This year's list also includes Harrison Ford, Stella McCartney, and Luis von Ahn, along with NBA star Russell Westbrook and actor Ewan McGregor. Past honorees include Yvon Chouinard and Selena Gomez. Kpop4Planet is sitting in that company now.
How a K-Pop Fan Group Moved Corporate Boardrooms
Kpop4Planet was founded in 2021 by Kim, a first-generation K-pop fan, and Sarifah, an Indonesian youth climate activist. The premise was simple and, at the time, widely dismissed: K-pop fandoms are among the most organized and digitally mobilized communities on the planet. Point them at climate accountability, and see what happens.
Five years in, the results speak for themselves. The group now mobilizes more than 85,000 participants across 80 countries and has run 11 campaigns targeting industries from automotive to fashion to technology.
The headline win came in 2024, when Hyundai Motor ended its agreement to procure aluminum from Adaro Minerals, a subsidiary of Indonesia's second-largest coal miner. The deal, signed in 2022, would have required Adaro to build 2.2 gigawatts of coal-fired power capacity to run its smelter. Kpop4Planet organized a petition that gathered more than 11,000 signatures from fans in 68 countries, and the campaign's sustained pressure contributed directly to Hyundai walking away from the contract, per National Geographic's reporting on the group's verified impact outcomes. Climate analysts estimated the abandoned project would have emitted 5.2 million metric tons of CO2 equivalent per year. The campaign drew coverage from Reuters, AP, and AFP as a genuine corporate accountability story, not a fan culture curiosity. Hyundai and Adaro declined to renew their agreement by end of 2023. For a group that parts of the automotive industry had likely written off as a novelty petition operation, that outcome is the clearest possible proof their model works at scale.
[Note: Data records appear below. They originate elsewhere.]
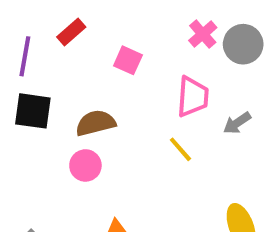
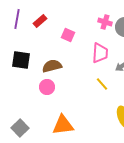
pink cross: (203, 34) -> (105, 22), turned -32
purple line: (25, 56) -> (17, 19), moved
yellow line: (180, 149) -> (102, 84), moved

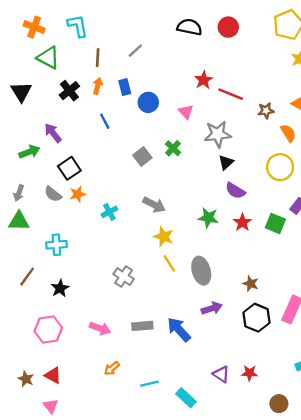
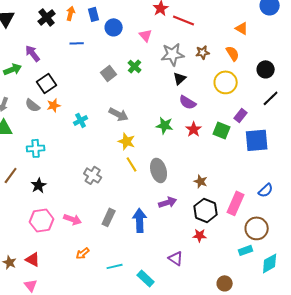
brown star: (266, 111) -> (203, 52), moved
blue line: (105, 121) -> (77, 43), turned -64
gray rectangle: (142, 326) -> (109, 217), turned -60
pink hexagon: (48, 329) -> (42, 220), moved
blue arrow: (179, 329) -> (140, 220), turned 40
red star: (249, 373) -> (200, 235), moved

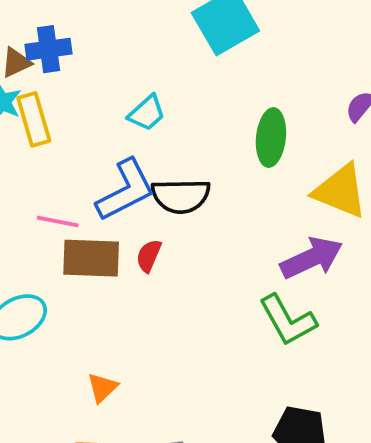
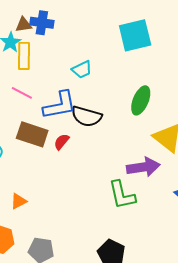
pink line: (58, 222) -> (22, 93), moved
That's not symbolic activism. That's a measurable outcome from a group that the automotive industry almost certainly underestimated.
The K-Pop Industry Itself Is a Target
Kpop4Planet does not give labels a pass just because fans love their artists. The group has pushed entertainment companies on album waste, photocard overproduction, and energy sourcing. YG Entertainment, the label behind BLACKPINK, pledged to achieve carbon neutrality by 2040 following pressure campaigns. That commitment now appears in public reporting and is subject to scrutiny in a way it was not before K-pop fan groups started keeping score.
BLACKPINK's fandom has been among the most active within Kpop4Planet's campaigns. The group's recent comeback with DEADLINE drew massive global attention, and the question of whether the industry supporting that comeback operates cleanly is exactly the kind of accountability Kpop4Planet was built to ask.
What Kim and Sarifah Said
"We are grateful that the achievements of fans who have driven real changes in corporations and governments are being acknowledged," Kim said in response to the NG33 recognition. She also emphasized the role of young Asian women as a core demographic within K-pop fandoms, noting they are already at the forefront of various social movements and should be further empowered to take leading roles in addressing the climate crisis.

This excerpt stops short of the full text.